1. The entry point was not very intuitive:

The entry point of this feature was a small button with a bug icon on the main menu bar. The feature was called "debug", which is not a term that our clients are familiar with.

2. Users did not know whether the overall coverage increased or decreased

The tool only shows the total number of records matched by the taxonomy, but it did not tell users whether their edits improved the overall matching results or not, and yet this is the most important functionality that users are looking for.

3. Users had to remember the key terms they would like to add or remove in the next edit:

Since the matching results were displayed in a modal dialog,  they cannot edit the taxonomy while looking at the matching result. So they would have to reopen the dialog every time they need to check the results, which can be annoying.

So in order to ensure fast development cycle, the design goal became:

Allowing users to see matching results immediately before saving

Providing an overview of how the matching results were improved by the changes

Providing data samples that reflect the changes in the taxonomy

utilizing our existing functionality to solve the pain points above

Mapping Out the New User Flow

So based on the users' current taxonomy editing journey and the existing solution, I came up with the initial user task flow:

Design Explorations and Iterations

After discussing the user task flow with the team, I started to create some low fidelity wireframes to help illustrate my ideas. 

Challenge - Finding the Right Feedbacks

When this project started, the product team was a relative new team and did not really have a good design review process in place. We also didn't have users that we can reach out to test the design. This created some challenges on getting the right feedbacks for my designs.

 

Since the feature was originally designed by our lead front-end engineer, who was very familiar with the taxonomy experience and the original requirements for the feature, I worked with him to get feedbacks for a few iterations early on. 

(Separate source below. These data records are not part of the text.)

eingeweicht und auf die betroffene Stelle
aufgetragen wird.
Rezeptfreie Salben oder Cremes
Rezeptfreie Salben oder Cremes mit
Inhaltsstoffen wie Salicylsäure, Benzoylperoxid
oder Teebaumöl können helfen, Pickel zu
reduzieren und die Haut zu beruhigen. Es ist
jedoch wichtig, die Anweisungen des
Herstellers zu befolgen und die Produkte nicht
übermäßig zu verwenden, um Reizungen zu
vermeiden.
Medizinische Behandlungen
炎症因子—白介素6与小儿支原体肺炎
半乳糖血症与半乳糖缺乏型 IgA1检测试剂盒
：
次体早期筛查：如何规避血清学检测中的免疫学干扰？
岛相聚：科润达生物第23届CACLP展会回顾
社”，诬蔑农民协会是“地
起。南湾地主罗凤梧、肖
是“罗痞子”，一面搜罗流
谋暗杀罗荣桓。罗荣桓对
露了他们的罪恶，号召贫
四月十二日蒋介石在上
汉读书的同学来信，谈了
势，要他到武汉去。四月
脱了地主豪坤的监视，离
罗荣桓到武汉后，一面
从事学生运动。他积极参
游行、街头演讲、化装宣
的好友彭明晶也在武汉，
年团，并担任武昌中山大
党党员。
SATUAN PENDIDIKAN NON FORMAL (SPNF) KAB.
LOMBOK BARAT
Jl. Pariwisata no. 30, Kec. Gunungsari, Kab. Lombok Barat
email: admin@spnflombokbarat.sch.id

However, I soon realized that some of his feedbacks were not very aligned with users' goals and behaviors that I defined at the beginning. So I took the design to some of our internal users who could think from users' perspectives, including the product owner and a couple of product mangers who were familiar with building taxonomies for customers. 

With their help, I was able to get back on track and improve my design in each iteration.

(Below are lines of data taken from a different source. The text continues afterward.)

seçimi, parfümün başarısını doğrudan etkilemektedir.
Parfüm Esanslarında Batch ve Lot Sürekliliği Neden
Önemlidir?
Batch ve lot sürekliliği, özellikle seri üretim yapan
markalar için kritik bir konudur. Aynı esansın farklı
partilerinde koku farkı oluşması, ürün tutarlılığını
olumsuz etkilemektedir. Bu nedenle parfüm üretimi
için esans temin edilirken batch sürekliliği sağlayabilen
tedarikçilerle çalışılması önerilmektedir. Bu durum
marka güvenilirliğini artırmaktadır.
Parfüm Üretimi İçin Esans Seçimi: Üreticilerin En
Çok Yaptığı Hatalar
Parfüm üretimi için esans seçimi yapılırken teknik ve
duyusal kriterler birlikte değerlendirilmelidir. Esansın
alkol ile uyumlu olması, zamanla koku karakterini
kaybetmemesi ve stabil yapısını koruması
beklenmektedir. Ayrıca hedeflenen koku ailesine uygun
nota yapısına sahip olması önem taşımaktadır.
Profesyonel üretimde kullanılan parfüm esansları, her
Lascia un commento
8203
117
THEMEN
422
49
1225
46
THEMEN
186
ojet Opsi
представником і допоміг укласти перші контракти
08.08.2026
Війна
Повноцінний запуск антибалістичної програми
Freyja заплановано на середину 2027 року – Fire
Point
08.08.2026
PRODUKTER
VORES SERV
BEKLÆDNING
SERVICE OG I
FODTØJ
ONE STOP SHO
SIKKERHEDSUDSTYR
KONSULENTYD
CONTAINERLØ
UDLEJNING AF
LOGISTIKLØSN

Final Interactive Prototype

Reflection & Learnings

What can be improved

fter launching the feature, I watched a few recordings of how people use the preview feature. I noticed that, before editing any taxonomy rules, some users would check a visualization, which showed them how many records were not captured by the taxonomy and see why they were not captured. Then they would open taxonomy and add keywords that were missing from the taxonomy rules.

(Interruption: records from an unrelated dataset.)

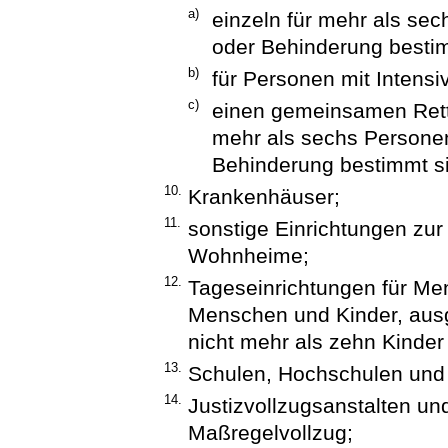
a)
einzeln für mehr als sec
oder Behinderung besti
b)
für Personen mit Intensi
c)
einen gemeinsamen Ret
mehr als sechs Personen
Behinderung bestimmt s
10.
Krankenhäuser;
11.
sonstige Einrichtungen zu
Wohnheime;
12.
Tageseinrichtungen für Me
Menschen und Kinder, aus
nicht mehr als zehn Kinder
13.
Schulen, Hochschulen und 
14.
Justizvollzugsanstalten un
Maßregelvollzug;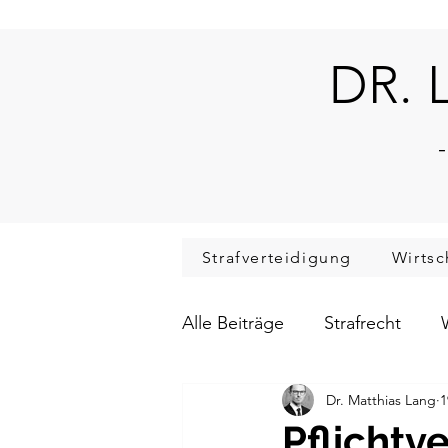
DR. 
-
Strafverteidigung
Wirtsc
Alle Beiträge
Strafrecht
Dr. Matthias Lang
1
Verkehrsstrafrecht
Verf
Pflichtv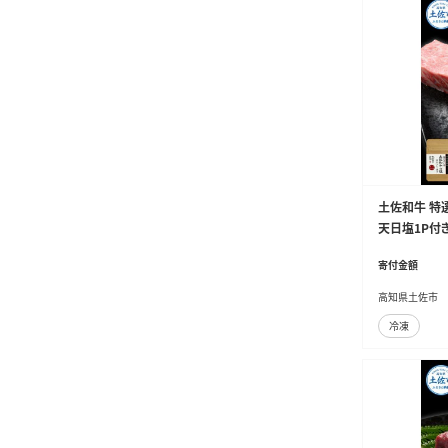
土佐和牛 特
天日塩1P付
塩付き カルビ
寄付金額
式会社LATERA
高知県土佐市
冷凍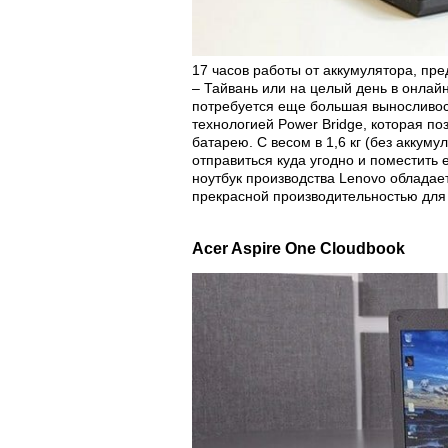
17 часов работы от аккумулятора, пр
– Тайвань или на целый день в онлай
потребуется еще большая выносливос
технологией Power Bridge, которая поз
батарею. С весом в 1,6 кг (без аккум
отправиться куда угодно и поместить 
ноутбук производства Lenovo обладае
прекрасной производительностью для
Acer Aspire One Cloudbook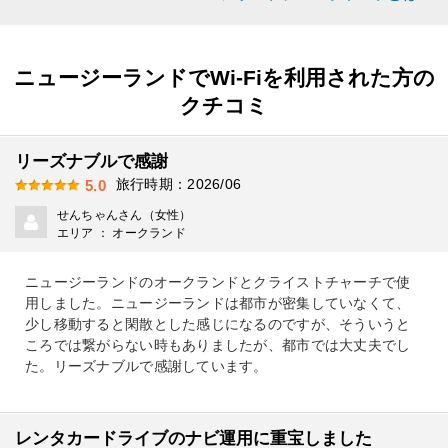
ニュージーランドでWi-Fiを利用された方の
クチコミ
リーズナブルで感謝
旅行時期：2026/06
5.0
せんちゃんさん（女性）
エリア ： オークランド
ニュージーランドのオークランドとクライストチャーチで使
用しました。ニュージーランドは都市が密集していなくて、
少し移動すると閑散とした感じになるのですが、そういうと
ころでは繋がらない時もありましたが、都市では大丈夫でし
た。リーズナブルで感謝しています。
レンタカードライブのナビ運用に重宝しました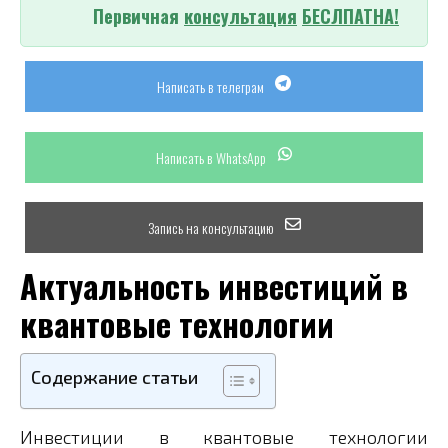
Первичная
консультация
БЕСЛПАТНА!
Написать в телеграм
Написать в WhatsApp
Запись на консультацию
Актуальность инвестиций в
квантовые технологии
Содержание статьи
Инвестиции в квантовые технологии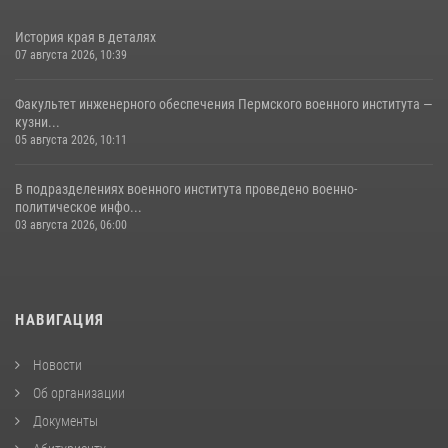
История края в деталях
07 августа 2026, 10:39
Факультет инженерного обеспечения Пермского военного института —
кузни...
05 августа 2026, 10:11
В подразделениях военного института проведено военно-
политическое инфо...
03 августа 2026, 06:00
НАВИГАЦИЯ
Новости
Об организации
Документы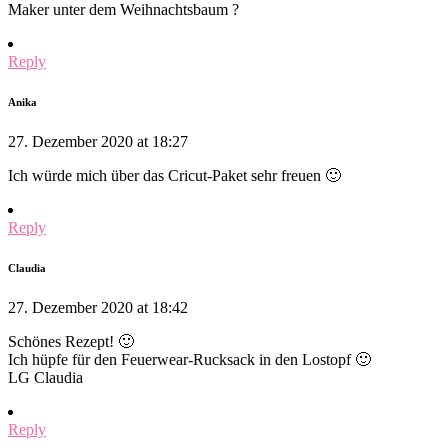
Maker unter dem Weihnachtsbaum ?
Reply
Anika
27. Dezember 2020 at 18:27
Ich würde mich über das Cricut-Paket sehr freuen 🙂
Reply
Claudia
27. Dezember 2020 at 18:42
Schönes Rezept! 🙂
Ich hüpfe für den Feuerwear-Rucksack in den Lostopf 🙂
LG Claudia
Reply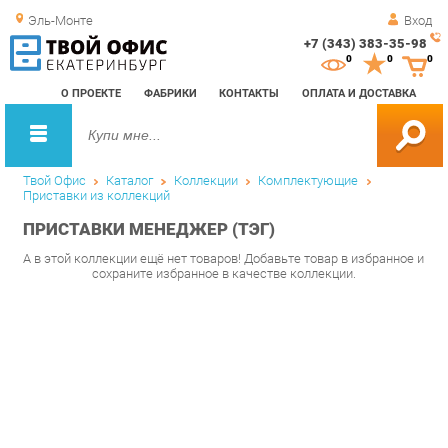
Эль-Монте
Вход
+7 (343) 383-35-98
Зак
0
0
0
обр
О ПРОЕКТЕ
ФАБРИКИ
КОНТАКТЫ
ОПЛАТА И ДОСТАВКА
зво
Твой Офис
Каталог
Коллекции
Комплектующие
Приставки из коллекций
ПРИСТАВКИ МЕНЕДЖЕР (ТЭГ)
А в этой коллекции ещё нет товаров! Добавьте товар в избранное и
сохраните избранное в качестве коллекции.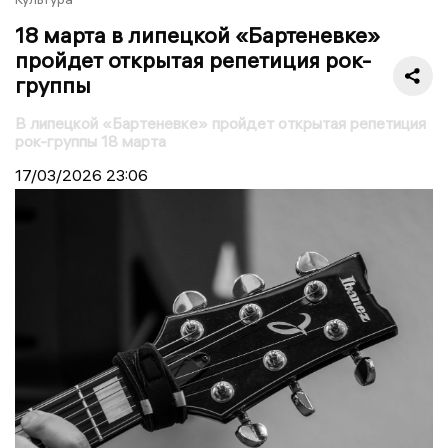
18 марта в липецкой «Бартеневке»
пройдет открытая репетиция рок-
группы
В липецкой «Бартеневке» пройдет открытая репетиция
рок-группы 18 марта
17/03/2026
23:06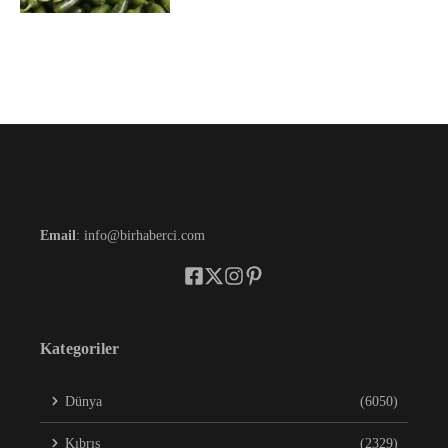
Email
: info@birhaberci.com
Kategoriler
Dünya
(6050)
Kıbrıs
(2329)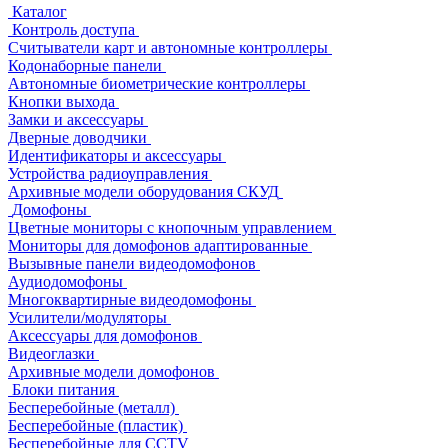
Каталог
Контроль доступа
Считыватели карт и автономные контроллеры
Кодонаборные панели
Автономные биометрические контроллеры
Кнопки выхода
Замки и аксессуары
Дверные доводчики
Идентификаторы и аксессуары
Устройства радиоуправления
Архивные модели оборудования СКУД
Домофоны
Цветные мониторы с кнопочным управлением
Мониторы для домофонов адаптированные
Вызывные панели видеодомофонов
Аудиодомофоны
Многоквартирные видеодомофоны
Усилители/модуляторы
Аксессуары для домофонов
Видеоглазки
Архивные модели домофонов
Блоки питания
Бесперебойные (металл)
Бесперебойные (пластик)
Бесперебойные для CCTV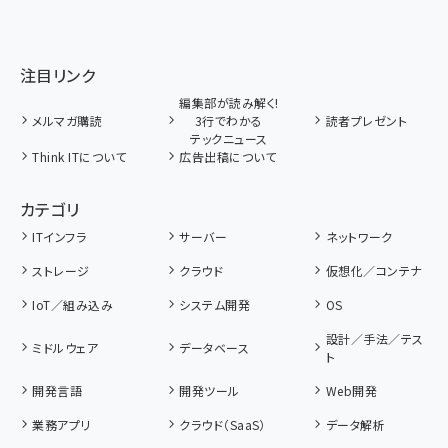
注目リンク
編集部が読み解く!
メルマガ購読
3行でわかる
読者プレゼント
テックニュース
Think ITについて
広告出稿について
カテゴリ
ITインフラ
サーバー
ネットワーク
ストレージ
クラウド
仮想化／コンテナ
IoT／組み込み
システム開発
OS
設計／手法／テス
ミドルウェア
データベース
ト
開発言語
開発ツール
Web開発
業務アプリ
クラウド（SaaS）
データ解析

This was a case that we didn't capture in the current design. I reported this observation to my product manager and the director of UX. So in the next iteration, we will add the number of records of unlabeled data and allow users to review the unlabeled data within the taxonomy editor.

What I learned

1. Always referring back to user goals and task flows if got lost.

In this project, user goals and task flows that were defined at the beginning of the project helped a lot for me to gain users' perspective and prioritize the feedbacks, especially when there was a lot of perspectives given within the team.

2. When the testing resources are limited, getting as much feedbacks as possible is very helpful.

Since we are a small company, we don't really have a user testing process in place with external users. In order to validate my design, I showed my design to different internal team members and internal power users. As a result, I was able to get valuable feedbacks and improve my design.

3. It's valuable to observe how users are actually using the product.

Asking users about how they use a specific feature can sometimes result in missing other use cases. The initial interview was too focused on one use case of the taxonomy editing, which is opening the taxonomy editor and start editing. By observing how users use taxonomy in a different context, I could generate better ideas for helping users to achieve their goals.